[Transcribed page contents]
□ □ □
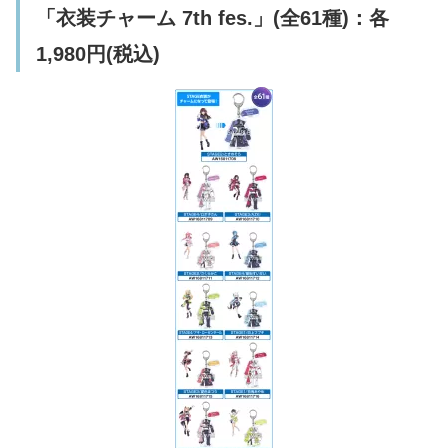
「衣装チャーム 7th fes.」(全61種)：各
1,980円(税込)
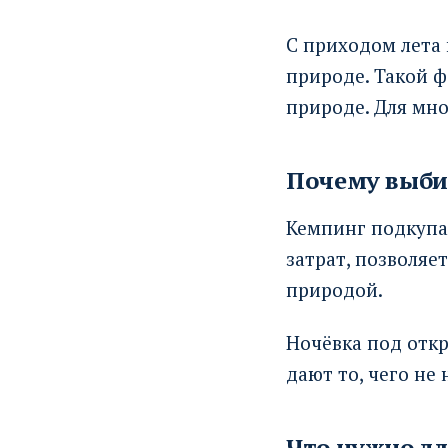
С приходом лета 
природе. Такой ф
природе. Для мно
Почему выби
Кемпинг подкупае
затрат, позволяе
природой.
Ночёвка под отк
дают то, чего не
Что нужно дл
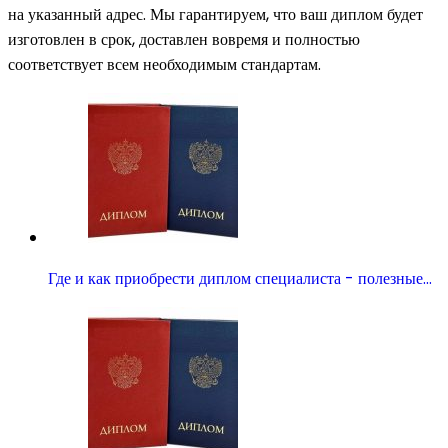
на указанный адрес. Мы гарантируем, что ваш диплом будет
изготовлен в срок, доставлен вовремя и полностью
соответствует всем необходимым стандартам.
Где и как приобрести диплом специалиста - полезные…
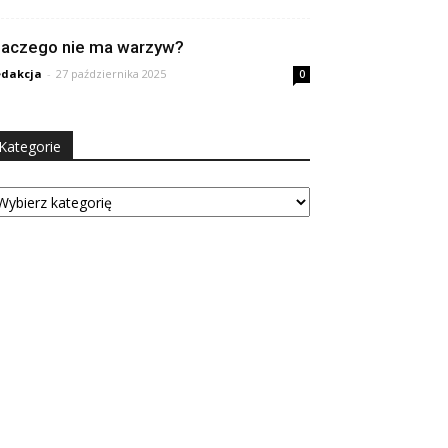
laczego nie ma warzyw?
dakcja
-
27 października 2025
0
Kategorie
tegorie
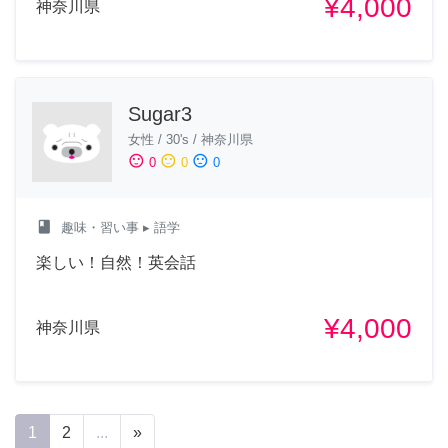
¥4,000
神奈川県
Sugar3
女性
/
30's
/
神奈川県
sentiment_satisfied
sentiment_neutral
sentiment_dissatisfied
0
0
0
class
趣味・習い事
▸ 語学
楽しい！自然！英会話
¥4,000
神奈川県
1
2
...
»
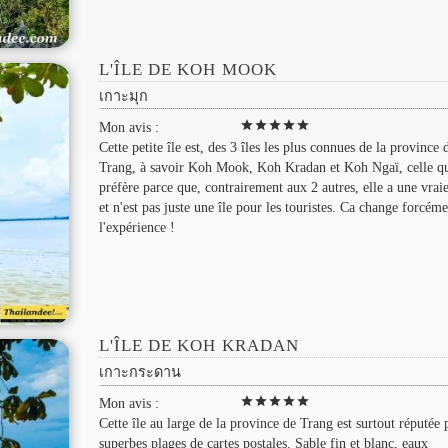
L'ÎLE DE KOH MOOK
เกาะมุก
star
star
star
star
star
Mon avis :
Cette petite île est, des 3 îles les plus connues de la province 
Trang, à savoir Koh Mook, Koh Kradan et Koh Ngaï, celle qu
préfère parce que, contrairement aux 2 autres, elle a une vraie
et n'est pas juste une île pour les touristes. Ca change forcém
l'expérience !
L'ÎLE DE KOH KRADAN
เกาะกระดาน
star
star
star
star
star
Mon avis :
Cette île au large de la province de Trang est surtout réputée 
superbes plages de cartes postales. Sable fin et blanc, eaux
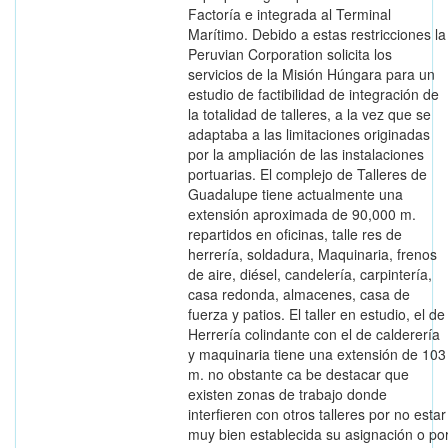
Factoría e integrada al Terminal
Marítimo. Debido a estas restricciones la
Peruvian Corporation solicita los
servicios de la Misión Húngara para un
estudio de factibilidad de integración de
la totalidad de talleres, a la vez que se
adaptaba a las limitaciones originadas
por la ampliación de las instalaciones
portuarias. El complejo de Talleres de
Guadalupe tiene actualmente una
extensión aproximada de 90,000 m.
repartidos en oficinas, talle res de
herrería, soldadura, Maquinaria, frenos
de aire, diésel, candelería, carpintería,
casa redonda, almacenes, casa de
fuerza y patios. El taller en estudio, el de
Herrería colindante con el de calderería
y maquinaria tiene una extensión de 103
m. no obstante ca be destacar que
existen zonas de trabajo donde
interfieren con otros talleres por no estar
muy bien establecida su asignación o po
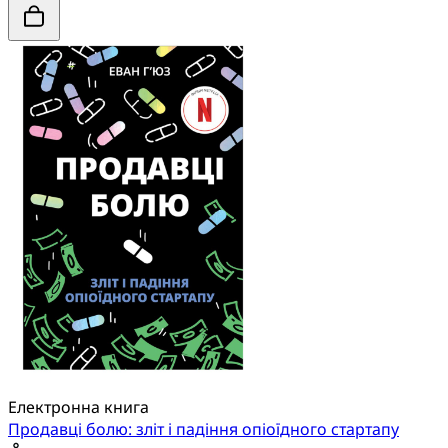
Електронна книга
Продавці болю: зліт і падіння опіоїдного стартапу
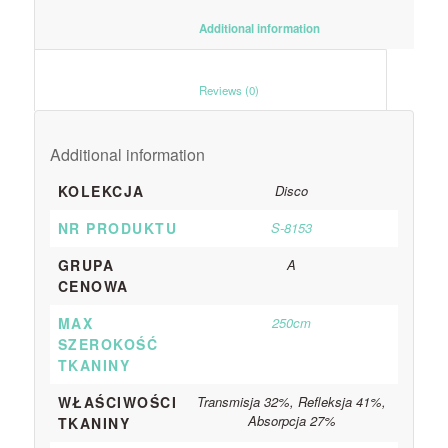
						Additional information					
						Reviews (0)					
Additional information
KOLEKCJA
Disco
NR PRODUKTU
S-8153
GRUPA
A
CENOWA
MAX
250cm
SZEROKOŚĆ
TKANINY
WŁAŚCIWOŚCI
Transmisja 32%, Refleksja 41%,
Absorpcja 27%
TKANINY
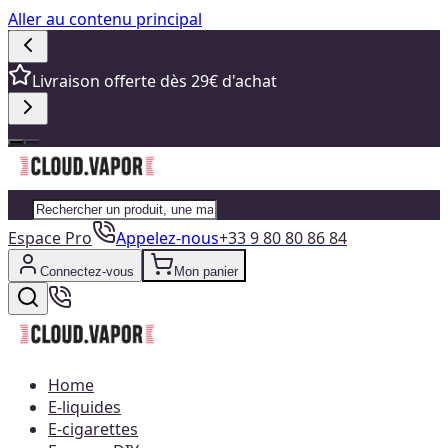
Aller au contenu principal
Livraison offerte dès 29€ d'achat
Espace Pro
Appelez-nous
+33 9 80 80 86 84
Connectez-vous
Mon panier
Home
E-liquides
E-cigarettes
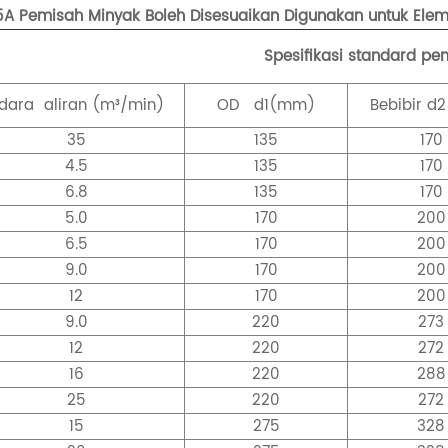
15A Pemisah Minyak Boleh Disesuaikan Digunakan untuk El
Spesifikasi standard p
dara
aliran (m³/min)
OD
d1(mm)
Bebibir
d
35
135
170
4.5
135
170
6.8
135
170
5.0
170
200
6.5
170
200
9.0
170
200
12
170
200
9.0
220
273
12
220
272
16
220
288
25
220
272
15
275
328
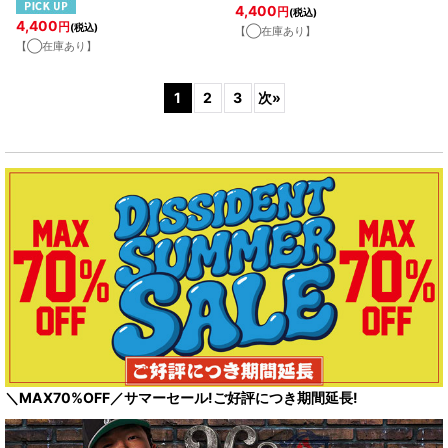
4,400
円
(税込)
4,400
円
(税込)
【◯在庫あり】
【◯在庫あり】
1
2
3
次
»
＼MAX70%OFF／サマーセール!ご好評につき期間延長!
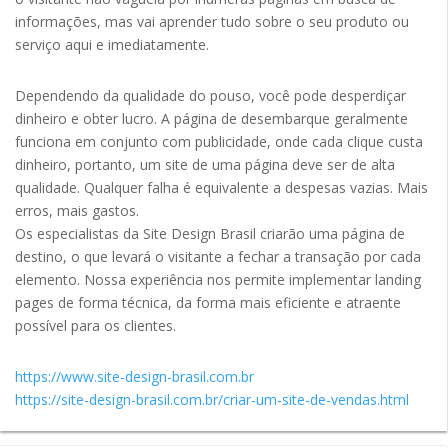
informações, mas vai aprender tudo sobre o seu produto ou
serviço aqui e imediatamente.
Dependendo da qualidade do pouso, você pode desperdiçar
dinheiro e obter lucro. A página de desembarque geralmente
funciona em conjunto com publicidade, onde cada clique custa
dinheiro, portanto, um site de uma página deve ser de alta
qualidade. Qualquer falha é equivalente a despesas vazias. Mais
erros, mais gastos.
Os especialistas da Site Design Brasil criarão uma página de
destino, o que levará o visitante a fechar a transação por cada
elemento. Nossa experiência nos permite implementar landing
pages de forma técnica, da forma mais eficiente e atraente
possível para os clientes.
https://www.site-design-brasil.com.br
https://site-design-brasil.com.br/criar-um-site-de-vendas.html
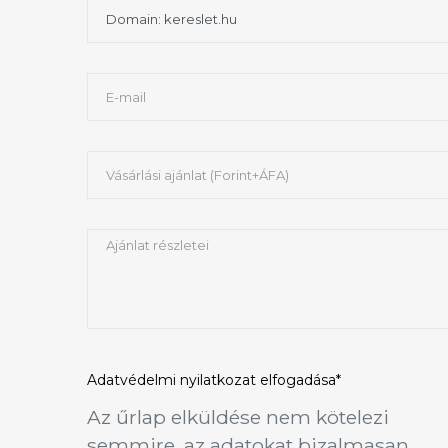
Adatvédelmi nyilatkozat
elfogadása*
Az űrlap elküldése nem kötelezi
semmire, az adatokat bizalmasan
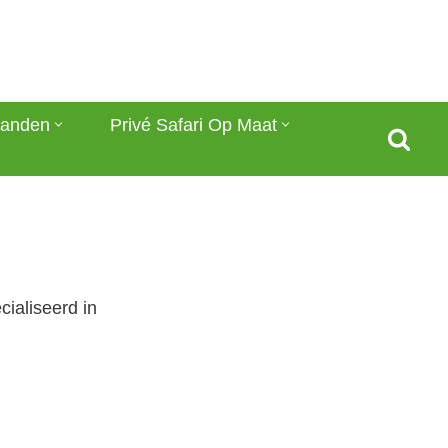
anden
Privé Safari Op Maat
ialiseerd in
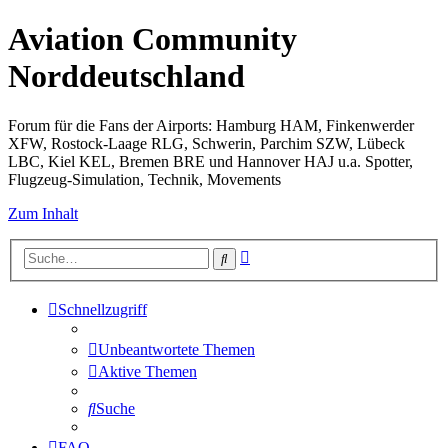
Aviation Community
Norddeutschland
Forum für die Fans der Airports: Hamburg HAM, Finkenwerder
XFW, Rostock-Laage RLG, Schwerin, Parchim SZW, Lübeck
LBC, Kiel KEL, Bremen BRE und Hannover HAJ u.a. Spotter,
Flugzeug-Simulation, Technik, Movements
Zum Inhalt
Erweiterte
Suche
Suche
Schnellzugriff
Unbeantwortete Themen
Aktive Themen
Suche
FAQ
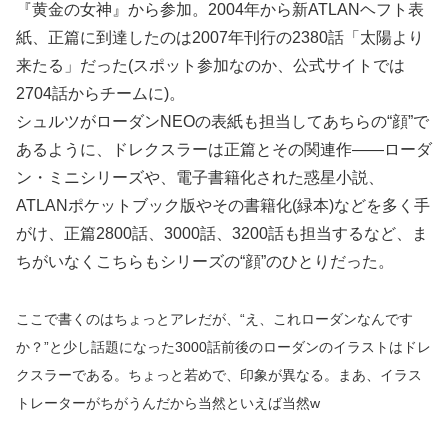
『黄金の女神』から参加。2004年から新ATLANヘフト表
紙、正篇に到達したのは2007年刊行の2380話「太陽より
来たる」だった(スポット参加なのか、公式サイトでは
2704話からチームに)。
シュルツがローダンNEOの表紙も担当してあちらの“顔”で
あるように、ドレクスラーは正篇とその関連作――ローダ
ン・ミニシリーズや、電子書籍化された惑星小説、
ATLANポケットブック版やその書籍化(緑本)などを多く手
がけ、正篇2800話、3000話、3200話も担当するなど、ま
ちがいなくこちらもシリーズの“顔”のひとりだった。
ここで書くのはちょっとアレだが、“え、これローダンなんです
か？”と少し話題になった3000話前後のローダンのイラストはドレ
クスラーである。ちょっと若めで、印象が異なる。まあ、イラス
トレーターがちがうんだから当然といえば当然w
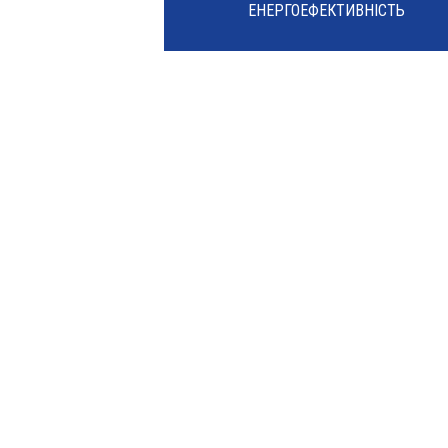
ЕНЕРГОЕФЕКТИВНІСТЬ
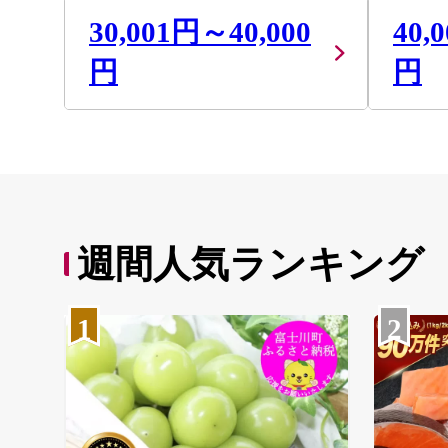
30,001円～40,000
40,
円
円
週間人気ランキング
1
2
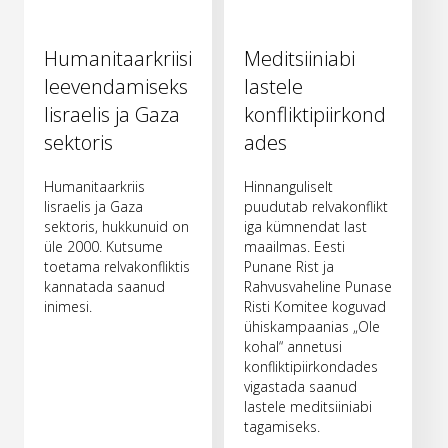
Humanitaarkriisi
Meditsiiniabi
leevendamiseks
lastele
Iisraelis ja Gaza
konfliktipiirkond
sektoris
ades
Humanitaarkriis
Hinnanguliselt
Iisraelis ja Gaza
puudutab relvakonflikt
sektoris, hukkunuid on
iga kümnendat last
üle 2000. Kutsume
maailmas. Eesti
toetama relvakonfliktis
Punane Rist ja
kannatada saanud
Rahvusvaheline Punase
inimesi.
Risti Komitee koguvad
ühiskampaanias „Ole
kohal“ annetusi
konfliktipiirkondades
vigastada saanud
lastele meditsiiniabi
tagamiseks.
□ □ □
* WHAT IS EXPECTED:
Locate "ЕНЕРГОЕФЕКТИВНІСТЬ" in the entries above. Copy, exactly and only, the lines from that line to the end, leaving out the pictures.

* ANSWER SECTION:
ЕНЕРГОЕФЕКТИВНІСТЬ
30,001円～40,000
40,
円
円
週間人気ランキング
1
2
Humanitaarkriisi
Meditsiiniabi
leevendamiseks
lastele
Iisraelis ja Gaza
konfliktipiirkond
sektoris
ades
Humanitaarkriis
Hinnanguliselt
Iisraelis ja Gaza
puudutab relvakonflikt
sektoris, hukkunuid on
iga kümnendat last
üle 2000. Kutsume
maailmas. Eesti
toetama relvakonfliktis
Punane Rist ja
kannatada saanud
Rahvusvaheline Punase
inimesi.
Risti Komitee koguvad
ühiskampaanias „Ole
kohal“ annetusi
konfliktipiirkondades
vigastada saanud
lastele meditsiiniabi
tagamiseks.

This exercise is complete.